A question: do you cut the top of the plants when they are small to make them thicker?

 

I touched on this a bit early on in the thread so I'll paste that response here, because I answer that question a lot. It's a great question to ask. 

 

For the last 20 years I've done every pruning method, topping, fimming, stripping, you name it. I've done every single training method there is, low stress, super cropping, SOG, SCROG etc etc etc. With capsicum the TRUTH of the matter is this...

 

None of it will increase yields. Period. Ever. If it did...I would still be doing it. 

 

You will never gain node sites, flower sites, flowers, fruits etc by taking them away.
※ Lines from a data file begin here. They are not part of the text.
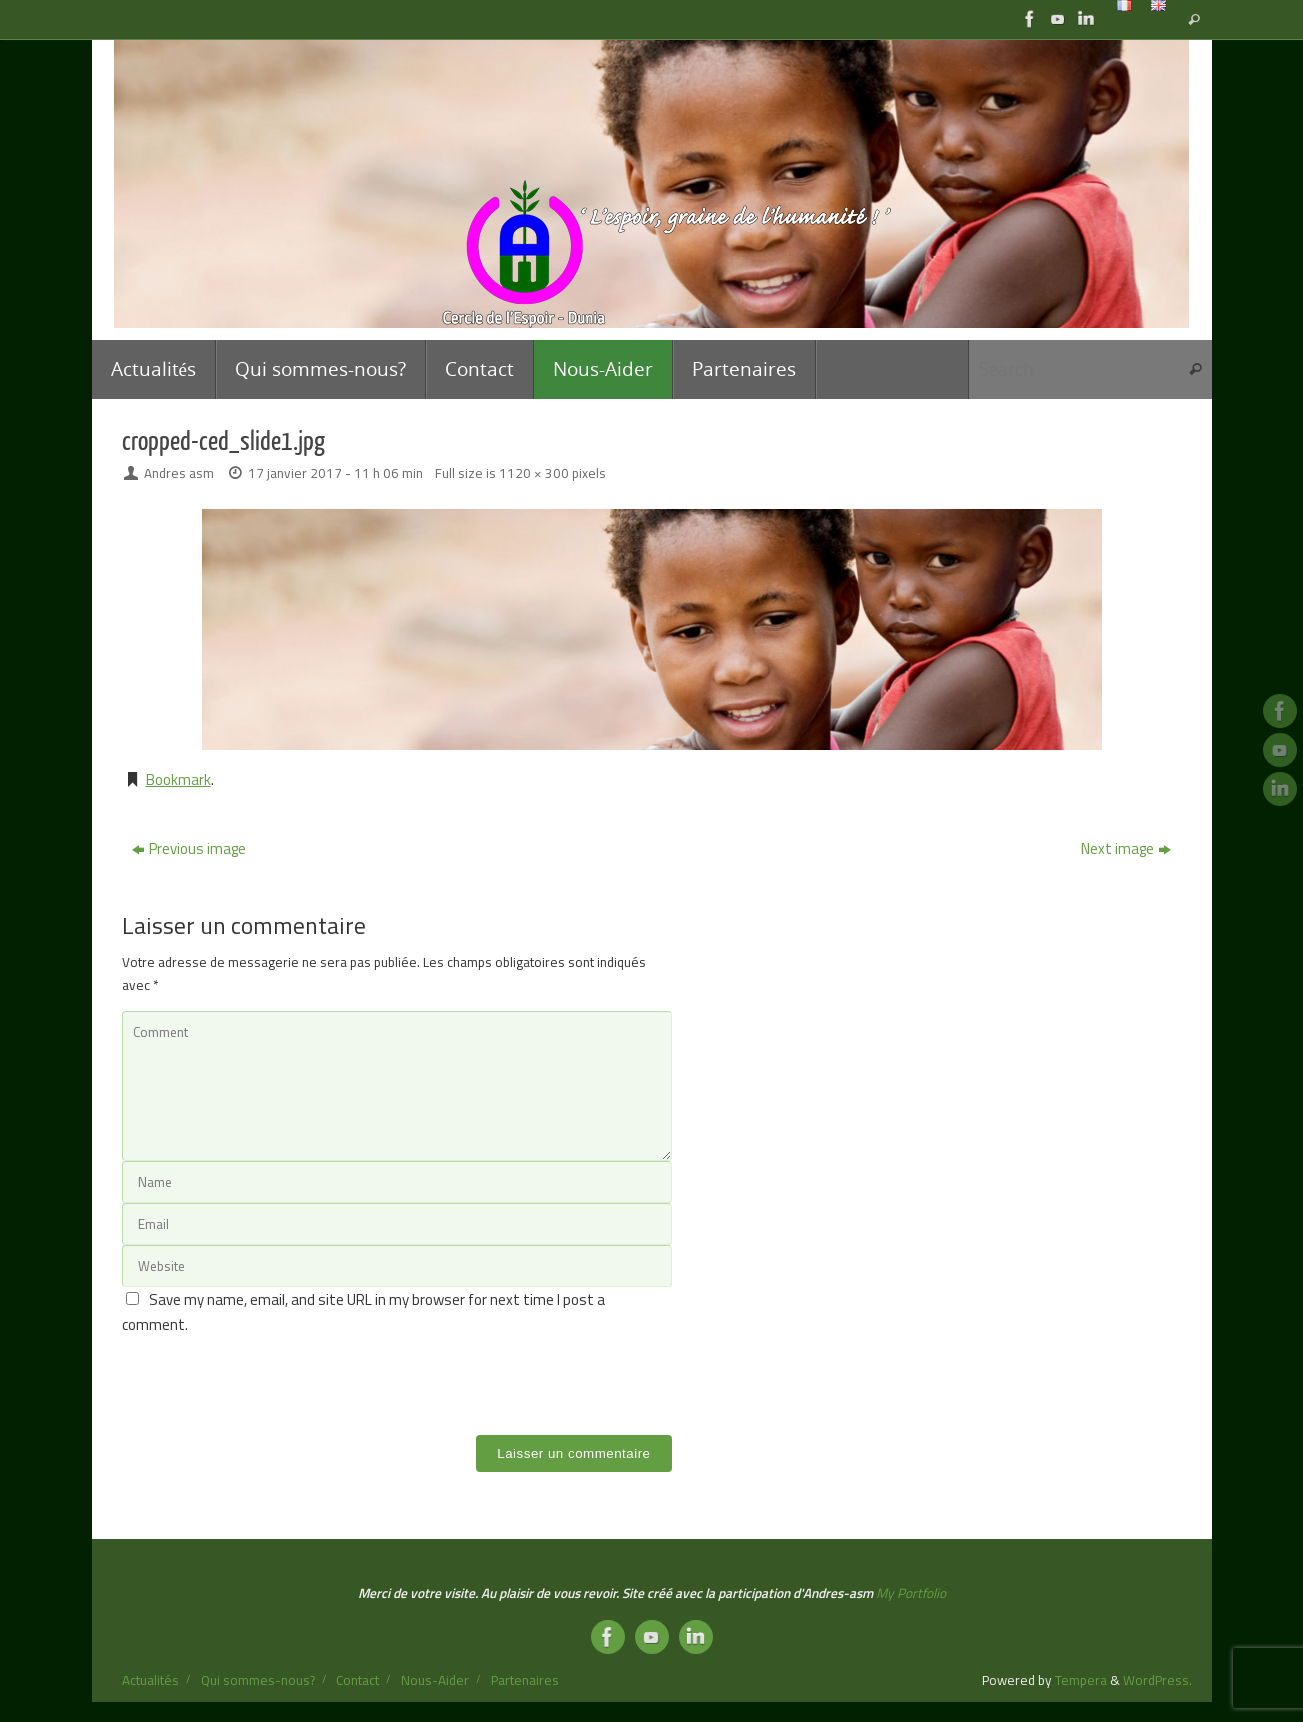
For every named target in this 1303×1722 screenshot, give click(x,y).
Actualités (150, 1680)
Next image (1126, 848)
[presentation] (274, 1377)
Despite what growers have deluded themselves into believing. 

 

Simple truth is that pruning capsicum is a temporary novelty while indoors for growers that do not have enough of the following things: ADEQUATE LIGHT, QUALITY SOIL and SPACE. Sure, pruned plants can look pretty while indoors and doing novel things like Bonsai (very beautiful) but we do Bonsai because its Bonsai, not because the yields are incredible. Pruning will temporarily change the canopy and can even appear to have tons of blooms and branches, but it still will not compare to a plant left alone.

 

The plants know exactly what to do and grow in a perfectly exponential fractal habit. 

 

Once outdoors, all plants (pruned or not) are made equal under the light of our Sun. By removing branches or growth tips, you are simply removing numbers of potential sites for new branches. If yield is what you're after then the only way to maximize it is tons of light, quality living soil, and space to sprawl. The plant will do the rest.